MG: Easy one, Rafael Lopez. He wasn’t with us through the entire year but there came a point where, even going back to the year before and then this year and you’re going okay this guy is going to make it to the Major Leagues and that was fun. For a guy that I thought was a good catcher but not a great catcher to becoming a guy who was really on the verge of something special before he got moved up to Iowa. Lot of hard work, much better behind the plate, was throwing out runners at a 40-something percent-clip, could hit, hit in the in the clutch. You put your catcher low in the lineup, but he just kept hitting and hitting and they kept moving him up and up. Eventually he passed Luis Flores. They sent Flores to the Smokies and him to Triple-A and then when they had call-ups on to the big leagues he went and he earned it. He’s good. And he was a leader too. I mean your catcher has to be a leader. I think he’s your quarterback and that is exactly what Rafy was.
CCO: Is there a player that you label as under-rated? If so, why?
MG: Elliot Soto. Elliot Soto is under-rated. You are talking about a guy that missed some time due to a suspension and came back in and immediately he made our team better, immediately. He is an incredible defensive player. He actually hit the ball after struggling in his first 80 at bats or so. Then after that he was hitting the cover off the ball before he was promoted to Iowa. I think if he figures out how to play the small man’s game, how to bunt more consistently and maybe that is something he has gotten better on and with the way he plays defense, he’s a guy that no one is probably going to talk about but there is a spot on a lot of teams for someone that can come in and basically make your pitchers that much better because they cover so much ground like he does. And he’s smart too. He’s a guy that just understands the game.
CCO: What changes have you seen over the last three seasons in how the Cubs system is run?

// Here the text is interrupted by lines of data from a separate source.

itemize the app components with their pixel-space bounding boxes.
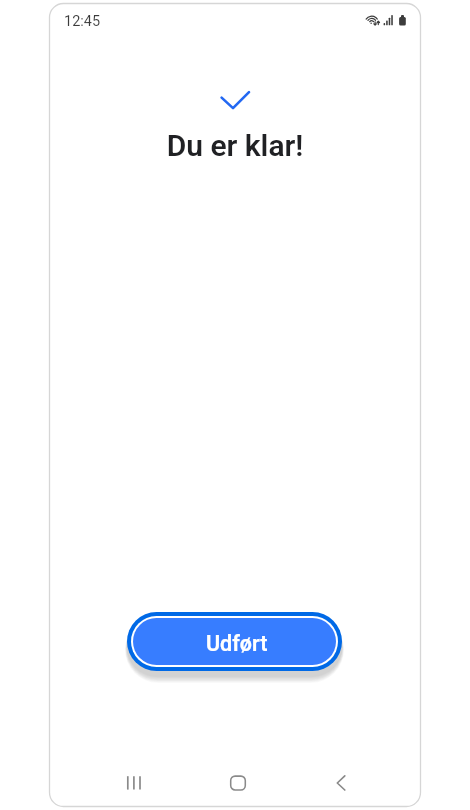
button[interactable]: Udført [133, 618, 336, 665]
staticText: 12:45 [64, 13, 101, 30]
button[interactable]: Back [288, 764, 389, 802]
staticText: Du er klar! [0, 128, 470, 163]
staticText: Udført [206, 631, 268, 656]
button[interactable]: Home [187, 764, 288, 802]
button[interactable]: Recent apps [85, 764, 187, 802]
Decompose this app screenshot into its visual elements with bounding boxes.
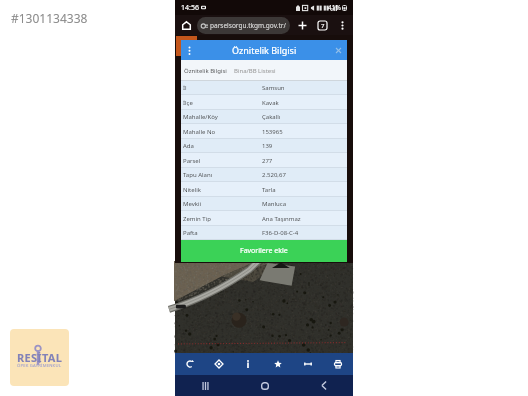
staticText: Manluca: [262, 200, 287, 208]
button[interactable]: Tapu Alanı: [181, 168, 347, 182]
button[interactable]: Öznitelik Bilgisi: [181, 60, 230, 81]
button[interactable]: Recents: [175, 375, 235, 396]
button[interactable]: Measure: [293, 353, 323, 375]
staticText: Öznitelik Bilgisi: [232, 44, 297, 56]
staticText: Samsun: [262, 84, 285, 92]
staticText: Zemin Tip: [183, 215, 211, 223]
button[interactable]: Favorilere ekle: [181, 240, 347, 262]
button[interactable]: Home: [175, 15, 197, 35]
staticText: #1301134338: [11, 10, 88, 26]
button[interactable]: Mevkii: [181, 197, 347, 211]
staticText: parselsorgu.tkgm.gov.tr/#/: [210, 21, 286, 30]
staticText: Ada: [183, 142, 194, 150]
staticText: Öznitelik Bilgisi: [184, 67, 227, 75]
staticText: 7: [321, 22, 325, 30]
button[interactable]: Nitelik: [181, 182, 347, 197]
button[interactable]: Print: [323, 353, 353, 375]
button[interactable]: Zemin Tip: [181, 211, 347, 226]
button[interactable]: Close: [332, 44, 344, 56]
button[interactable]: Mahalle No: [181, 124, 347, 139]
button[interactable]: Info: [233, 353, 263, 375]
staticText: Favorilere ekle: [240, 246, 288, 256]
staticText: Mahalle No: [183, 128, 216, 136]
staticText: 14:56: [181, 3, 199, 13]
staticText: Parsel: [183, 157, 201, 165]
button[interactable]: RESİTAL: [10, 329, 69, 386]
button[interactable]: İlçe: [181, 95, 347, 110]
staticText: 2.520,67: [262, 171, 286, 179]
button[interactable]: Ada: [181, 139, 347, 153]
button[interactable]: Refresh: [175, 353, 204, 375]
button[interactable]: New tab: [295, 15, 309, 35]
staticText: Çakallı: [262, 113, 281, 121]
button[interactable]: Back: [294, 375, 353, 396]
button[interactable]: İl: [181, 81, 347, 95]
staticText: 153965: [262, 128, 283, 136]
staticText: Pafta: [183, 229, 198, 237]
staticText: Kavak: [262, 99, 279, 107]
staticText: İlçe: [183, 99, 193, 107]
staticText: Tapu Alanı: [183, 171, 213, 179]
button[interactable]: Bina/BB Listesi: [230, 60, 279, 81]
staticText: 139: [262, 142, 273, 150]
button[interactable]: Mahalle/Köy: [181, 110, 347, 124]
staticText: ÖPEK GAYRİMENKUL: [17, 363, 62, 369]
staticText: Nitelik: [183, 186, 201, 194]
button[interactable]: More options: [336, 15, 348, 35]
button[interactable]: Pafta: [181, 226, 347, 240]
staticText: Mevkii: [183, 200, 202, 208]
staticText: İl: [183, 84, 187, 92]
button[interactable]: Locate: [204, 353, 233, 375]
staticText: Tarla: [262, 186, 276, 194]
button[interactable]: Parsel: [181, 153, 347, 168]
staticText: F36-D-08-C-4: [262, 229, 299, 237]
staticText: RESİTAL: [17, 350, 63, 365]
staticText: 41%: [328, 3, 341, 12]
button[interactable]: Tabs: [315, 15, 329, 35]
staticText: Mahalle/Köy: [183, 113, 218, 121]
button[interactable]: parselsorgu.tkgm.gov.tr/#/: [197, 17, 290, 34]
staticText: Ana Taşınmaz: [262, 215, 301, 223]
button[interactable]: Home: [235, 375, 294, 396]
staticText: Bina/BB Listesi: [234, 67, 276, 75]
button[interactable]: Menu: [183, 44, 196, 57]
staticText: 277: [262, 157, 273, 165]
button[interactable]: Favourite: [263, 353, 293, 375]
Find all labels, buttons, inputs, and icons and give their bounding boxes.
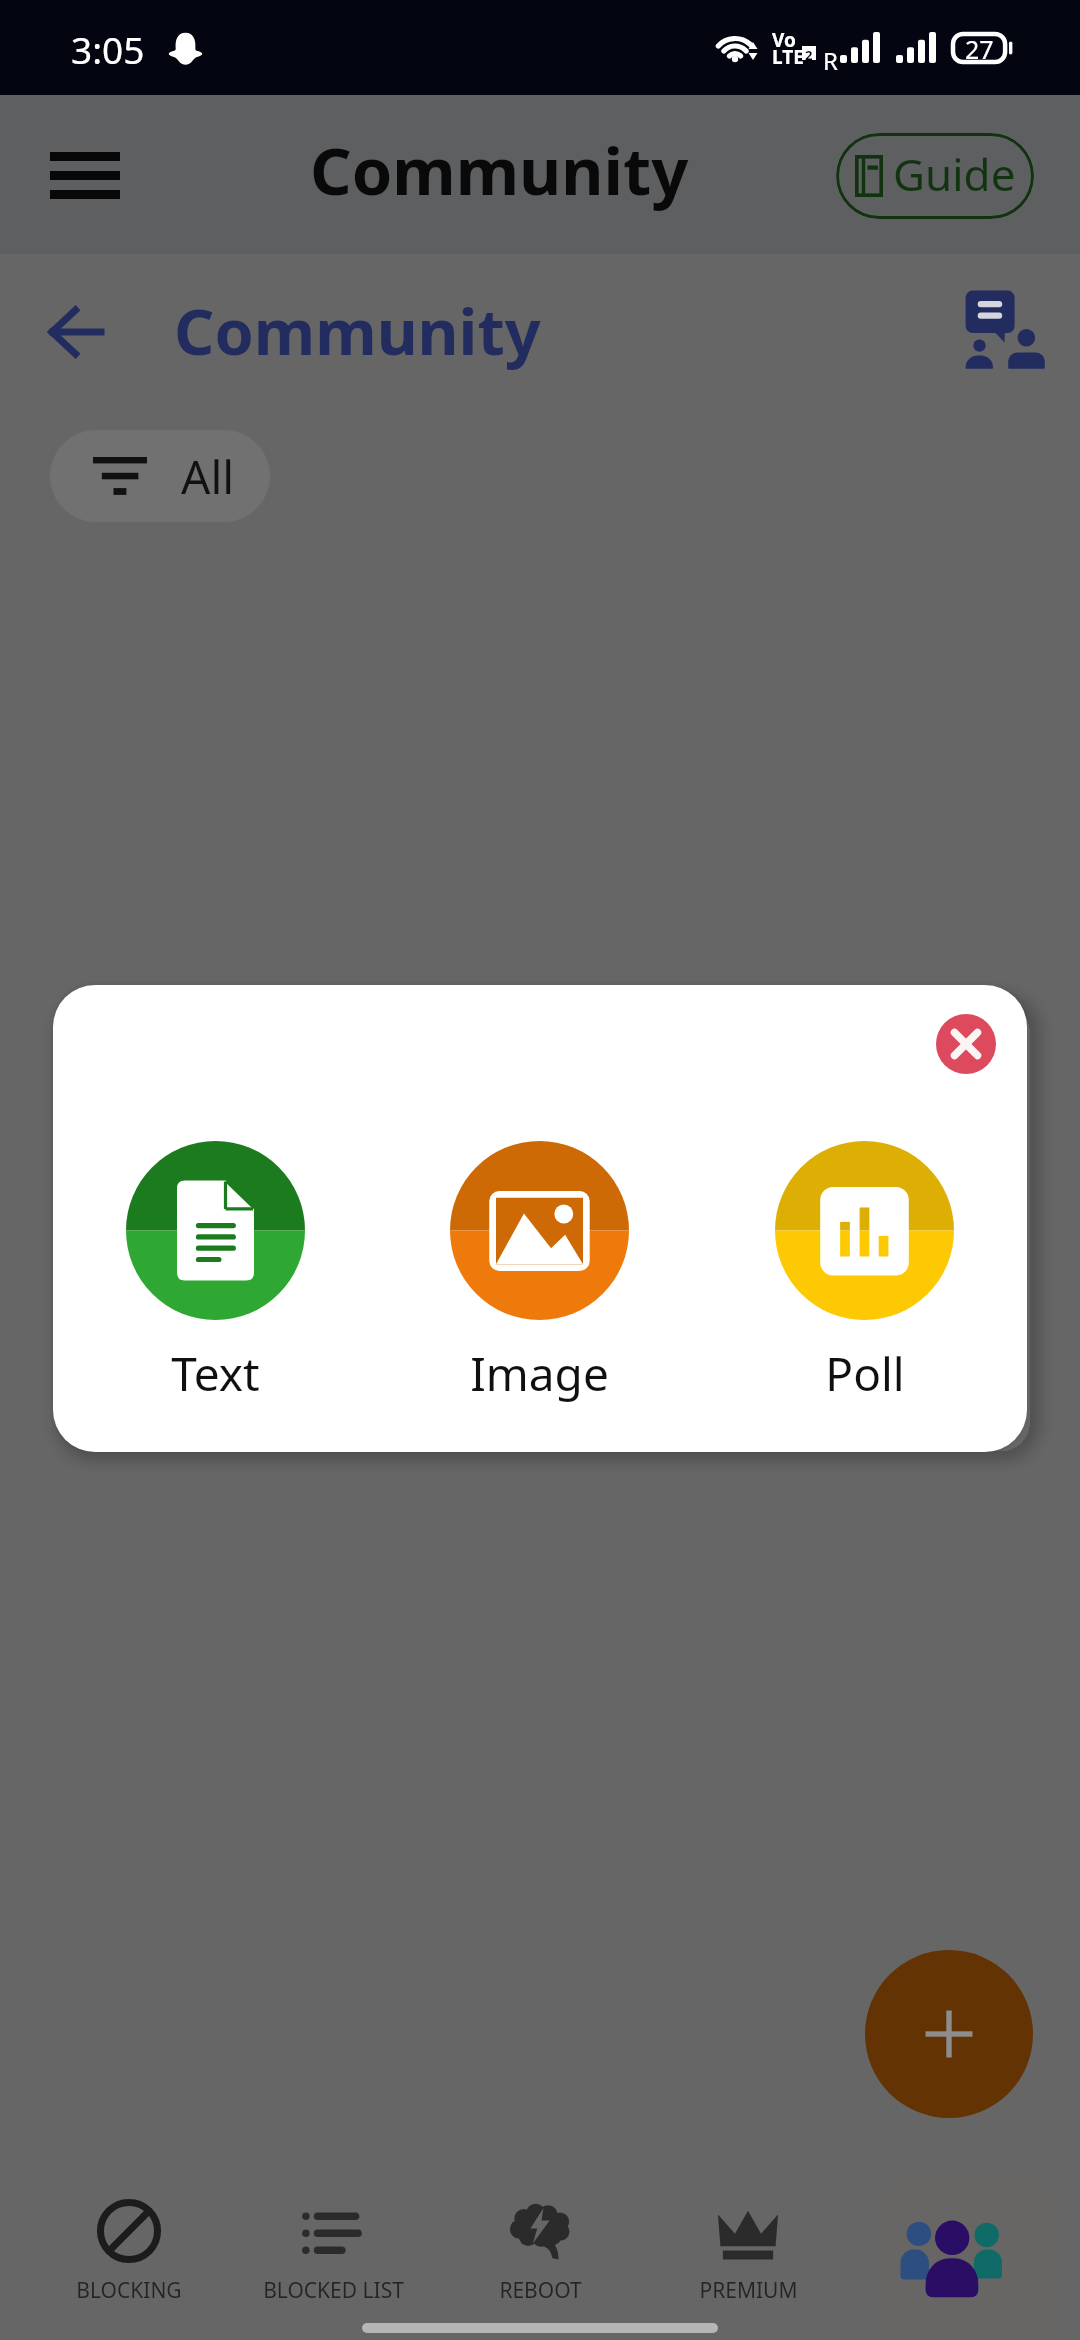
staticText: 27 [965,32,994,64]
button[interactable]: Close [936,1014,996,1074]
button[interactable]: Poll [702,1141,1027,1405]
staticText: Text [171,1342,260,1405]
button[interactable]: BLOCKED LIST [233,2130,433,2305]
staticText: R [823,44,838,77]
button[interactable]: REBOOT [440,2130,640,2305]
staticText: PREMIUM [699,2276,798,2305]
button[interactable]: Image [377,1141,702,1405]
staticText: BLOCKED LIST [263,2276,404,2305]
button[interactable]: Guide [836,133,1034,219]
button[interactable]: BLOCKING [29,2130,229,2305]
staticText: Image [470,1342,609,1405]
button[interactable]: Community [878,2179,1057,2336]
staticText: Community [174,288,541,374]
button[interactable]: Back [24,282,126,382]
button[interactable]: Menu [30,129,140,221]
staticText: All [181,445,235,508]
staticText: LTE [772,44,804,70]
staticText: BLOCKING [76,2276,182,2305]
staticText: Community [310,126,689,215]
button[interactable]: PREMIUM [648,2130,848,2305]
button[interactable]: All [50,430,270,522]
staticText: 3:05 [71,24,145,74]
staticText: REBOOT [499,2276,582,2305]
staticText: Poll [825,1342,905,1405]
button[interactable]: Add post [865,1950,1033,2118]
staticText: Vo [772,27,796,53]
staticText: Guide [893,144,1016,204]
button[interactable]: Community chat [955,270,1055,374]
staticText: 2 [805,46,813,60]
button[interactable]: Text [53,1141,377,1405]
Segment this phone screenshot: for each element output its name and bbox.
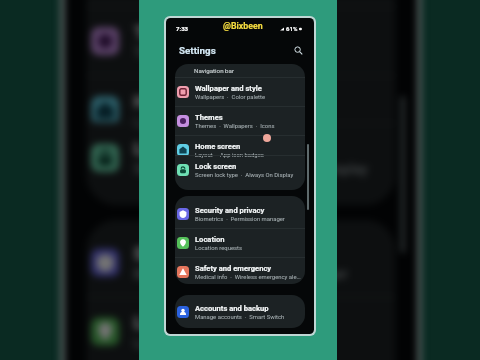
staticText: Layout · App icon badges [134, 115, 298, 132]
button[interactable]: Safety and emergency [175, 257, 305, 284]
staticText: Themes [134, 22, 200, 44]
staticText: Medical info · Wireless emergency alerts [195, 274, 301, 281]
button[interactable]: Security and privacy [175, 199, 305, 228]
staticText: Home screen [195, 142, 241, 151]
button[interactable]: Themes [86, 6, 396, 74]
staticText: Home screen [134, 91, 243, 113]
staticText: Location requests [134, 336, 248, 353]
staticText: Location requests [195, 245, 243, 252]
staticText: Wallpapers · Color palette [195, 94, 266, 101]
staticText: Security and privacy [134, 244, 300, 265]
button[interactable]: Home screen [86, 74, 396, 144]
button[interactable]: Accounts and backup [175, 297, 305, 326]
staticText: Biometrics · Permission manager [134, 267, 348, 284]
staticText: Location [195, 235, 225, 244]
staticText: Security and privacy [195, 206, 265, 215]
staticText: @Bixbeen [223, 21, 263, 31]
staticText: 61% [286, 25, 298, 32]
button[interactable]: Security and privacy [86, 227, 396, 296]
staticText: Lock screen [195, 162, 237, 171]
button[interactable]: Home screen [175, 135, 305, 164]
button[interactable]: Location [175, 228, 305, 257]
staticText: 7:33 [176, 25, 189, 32]
button[interactable]: Location [86, 296, 396, 360]
button[interactable]: Wallpaper and style [175, 77, 305, 106]
staticText: Lock screen [134, 139, 234, 160]
staticText: Screen lock type · Always On Display [134, 163, 369, 179]
staticText: Layout · App icon badges [195, 152, 264, 159]
button[interactable]: Lock screen [175, 155, 305, 184]
staticText: Accounts and backup [195, 304, 269, 313]
staticText: Themes · Wallpapers · Icons [195, 123, 275, 130]
button[interactable]: Lock screen [86, 122, 396, 191]
staticText: Safety and emergency [195, 264, 272, 273]
button[interactable]: Themes [175, 106, 305, 135]
staticText: Screen lock type · Always On Display [195, 172, 294, 179]
staticText: Themes · Wallpapers · Icons [134, 46, 324, 63]
staticText: Navigation bar [194, 67, 235, 74]
staticText: Location [134, 312, 205, 334]
button[interactable]: Search [291, 43, 305, 57]
staticText: Biometrics · Permission manager [195, 216, 285, 223]
staticText: Wallpaper and style [195, 84, 262, 93]
staticText: Manage accounts · Smart Switch [195, 314, 285, 321]
button[interactable]: Wallpaper and style [86, 0, 396, 6]
staticText: Settings [179, 45, 216, 56]
staticText: Themes [195, 113, 223, 122]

MG: Well, I think the biggest thing is these guys, Theo [Epstein] and Jed [Hoyer] and Jason [McLeod], have done a great job of getting premier talent. You have to credit Tom Ricketts for that too for spending the money. You talk about prospects, when you are building your organization around guys that are incredible. They are not just a little bit better than the rest of the team, they are better than every other player in the league. Kris Bryant, Javier Baez, Albert Almora, even though he didn’t dominate at Double-A, he’s going too. Addison Russell is still learning but still. [Kyle] Schwarber, the way he’s played. And [Jorge] Soler, we didn’t even talk about him. These are guys that are so much better than the rest of the minor league players that I think that’s the biggest difference. Honestly, I like the way the Cubs ran the minor league system before and I like the way these guys do it. When you get to this level, these guys are good. Jim Hendry is good. Theo is good. They are good because their intelligent people. They may have different philosophies on doing things some way or maybe these guys don’t care if you have facial hair, you may wear your socks up a certain way, but these guys have gotten into these positions for a reason. And I couldn’t sit here and say ‘Well, one philosophy is better than the other.’ All these guys are trying to do is put a product in Chicago that is going to win. The better the players are the easier it is going to be to do that.